Hi @jan.justus,
Thank you for taking the time to reach out and for pledging to improve upon the issues that have been raised.
In terms of code contributions, we have so far been a rather company-led project with smaller PRs. What is different in your projects is that you are planning bigger architectural changes of the agents. This is great and harmonizing the agents obviously has both customer and maintenance benefits. But it also meant that we need to get involved more to review larger PRs and think through the changes. This caused the process to get stuck on our side, since the team is currently focused on other priorities.
It seems to me that there’s been too much focus on my larger PR’s and using them as an excuse for this experience. Yes, I have contributed some big ideas and a few large PR’s, but I’ve actually contributed more smaller PR’s, and I’ve had mixed results with them.
If we look at, say, #227 (mine), we can see that a somewhat straightforward PR sat there for approx 152 days. It would have sat there longer if I didn’t prod.

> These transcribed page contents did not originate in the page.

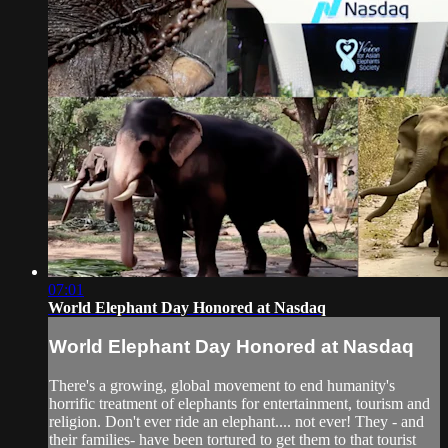
07:01
World Elephant Day Honored at Nasdaq
World Elephant Day Honored at Nasdaq
There's a growing, global movement to end humanity's
horrific treatment of elephants for entertainment, tourism and
religion. Don't ever ride an elephant.... not ever! They - and
their families- have been tortured to get them to that tourist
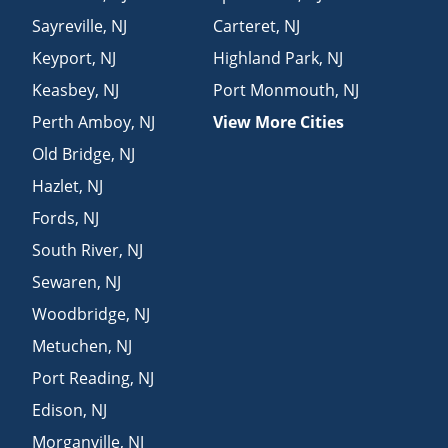
Sayreville
,
NJ
Carteret
,
NJ
Keyport
,
NJ
Highland Park
,
NJ
Keasbey
,
NJ
Port Monmouth
,
NJ
Perth Amboy
,
NJ
View More Cities
Old Bridge
,
NJ
Hazlet
,
NJ
Fords
,
NJ
South River
,
NJ
Sewaren
,
NJ
Woodbridge
,
NJ
Metuchen
,
NJ
Port Reading
,
NJ
Edison
,
NJ
Morganville
,
NJ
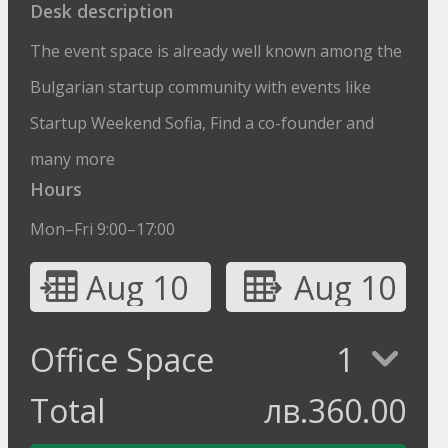
Desk description
The event space is already well known among the
Bulgarian startup community with events like
Startup Weekend Sofia, Find a co-founder and
many more
Hours
Mon–Fri 9:00–17:00
Aug 10
Aug 10
Office Space
1
Total
лв.
360.00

#255 (not mine) was a slam-dunk PR IMHO. 297 days. It would have sat there longer if I didn’t prod.
#166 (mine) was a simple incremental improvement that just needed a little polish from Sven. 251 days. It would have sat there longer if I didn’t prod.
At present, the oldest open PR, #52 (not mine) suggests adding a single line to a file. This is at 757 days and counting.

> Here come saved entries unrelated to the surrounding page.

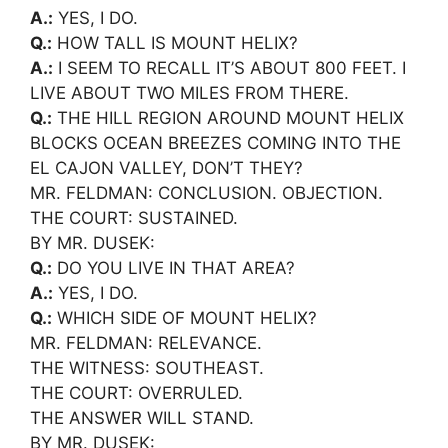
A.:
YES, I DO.
Q.:
HOW TALL IS MOUNT HELIX?
A.:
I SEEM TO RECALL IT’S ABOUT 800 FEET. I
LIVE ABOUT TWO MILES FROM THERE.
Q.:
THE HILL REGION AROUND MOUNT HELIX
BLOCKS OCEAN BREEZES COMING INTO THE
EL CAJON VALLEY, DON’T THEY?
MR. FELDMAN: CONCLUSION. OBJECTION.
THE COURT: SUSTAINED.
BY MR. DUSEK:
Q.:
DO YOU LIVE IN THAT AREA?
A.:
YES, I DO.
Q.:
WHICH SIDE OF MOUNT HELIX?
MR. FELDMAN: RELEVANCE.
THE WITNESS: SOUTHEAST.
THE COURT: OVERRULED.
THE ANSWER WILL STAND.
BY MR. DUSEK:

When I closed #28, it was 782 days old. #52, a single line change, may soon be older than #28, a 3.1k line change. How stuck on other priorities are you guys that you can’t make a call on whether a single line is added to a file or not? I would like to repeat my earlier statement: this isn’t a good look for tribe29.
Looking at the queue now, it looks to me like 44 out of 50 open PR’s are a year old or more. When each of these were opened, they may or may not have proposed reasonable ideas and/or code. But because they’ve been ignored and left to stagnate for so long, most of them have likely either been surpassed, diverged significantly away from, or otherwise made irreconcilable.

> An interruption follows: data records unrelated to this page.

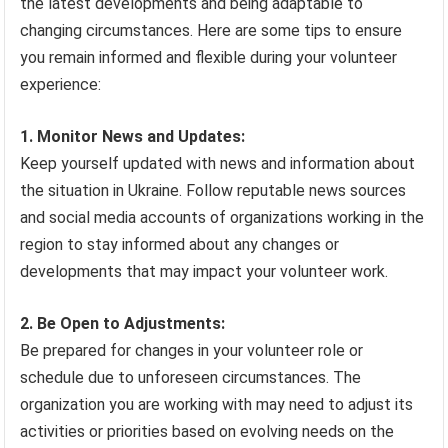
the latest developments and being adaptable to
changing circumstances. Here are some tips to ensure
you remain informed and flexible during your volunteer
experience:
1. Monitor News and Updates:
Keep yourself updated with news and information about
the situation in Ukraine. Follow reputable news sources
and social media accounts of organizations working in the
region to stay informed about any changes or
developments that may impact your volunteer work.
2. Be Open to Adjustments:
Be prepared for changes in your volunteer role or
schedule due to unforeseen circumstances. The
organization you are working with may need to adjust its
activities or priorities based on evolving needs on the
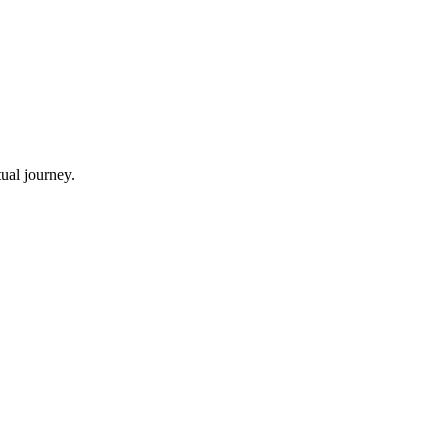
ual journey.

And this has been the case with the PR’s that I closed. For example, #167, which sat unattended before different code that covered the same goal was committed separately. 461 days after that PR was first opened with the net result being duplicated effort.
And that’s free effort that tribe29 is passively choosing to throw away.
It should be abundantly clear by now that PR’s are falling through the cracks, irrespective of size or complexity.
Solution discussion:
Far be it from me to tell you how to do your own jobs. I don’t have any idea what your internal culture is like or what your current processes are, so with that lack of context in mind, I would suggest something like:
- In the immediate term, maybe have a PR “spring clean” where the tribe29 team crunches through as many outstanding PR’s as possible.
- Going forward, set a maximum age that a PR can possibly be. Let’s say, 160 days to start.
- Put monitoring on the PR queue. I’m sure you can find a monitoring system somewhere
- Set a Warning alert on aged PR’s with the threshold at something like 120 days. The idea is to bring ageing PR’s back to the forefront for whoever is looking after the PR queue, and the increased attention should ideally move the PR towards either merging or closing.
- Set a Critical alert on aged PR’s, with the threshold at something like 140 days. This should invoke immediate and prioritised intervention. You’ve got 20 calendar days to figure it out and get the PR done, one way or another.
- These hypothetical thresholds as described are simplistic and indexed from the point that a PR is opened, eventually you may want to change that to be indexed based on the last update within the PR… Or just take that approach from the start. Or take both metrics into account. Your call.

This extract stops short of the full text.